The Restaurants share many features that suggest that they were operated as a single integrated enterprise. Both Restaurants are New York companies. Both Restaurants are owned and operated by Spyropoulos. Spyropoulos is listed as a principal on both Restaurants' New York State liquor licenses.

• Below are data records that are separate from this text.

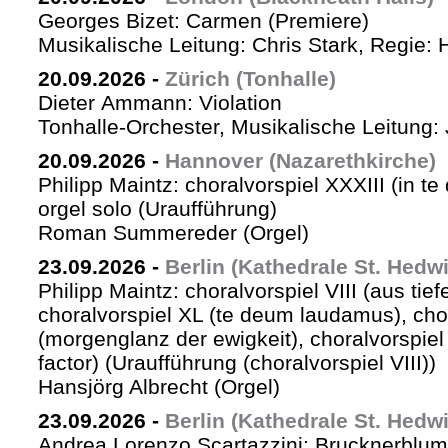
Georges Bizet: Carmen (Premiere)
Musikalische Leitung: Chris Stark, Regie: 
20.09.2026
-
Zürich (Tonhalle)
Dieter Ammann: Violation
Tonhalle-Orchester, Musikalische Leitung: 
20.09.2026
-
Hannover (Nazarethkirche)
Philipp Maintz: choralvorspiel XXXIII (in te
orgel solo (Uraufführung)
Roman Summereder (Orgel)
23.09.2026
-
Berlin (Kathedrale St. Hedw
Philipp Maintz: choralvorspiel VIII (aus tiefe
choralvorspiel XL (te deum laudamus), cho
(morgenglanz der ewigkeit), choralvorspiel L
factor) (Uraufführung (choralvorspiel VIII))
Hansjörg Albrecht (Orgel)
23.09.2026
-
Berlin (Kathedrale St. Hedw
Andrea Lorenzo Scartazzini: Brucknerblum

Plaintiff asserts that Spyropoulos had control over the terms and conditions of employment at both restaurants: that Spyropoulos set and enforced employment policies, changed employees' schedules and pay rates, and hired and terminated employees. Plaintiff also contends that employees were “interchangeable” between Limani 51 and Limani of Roslyn, and that two managers and a captain worked at both locations. Plaintiff states that the restaurants are advertised on the same website, www.limani.com; they have “a common look and feel, use the same logos, and serve Mediterranean food with a focus on seafood;” the Restaurants share the “LIMANI” trademark; and that the same trade name and logo appear on the employee uniforms and equipment at both locations. The Restaurants have nearly identical menu items. They share centralized payroll, human resources, and accounting departments. Employees at both locations are subject to the same wage policies and receive the same employee handbook.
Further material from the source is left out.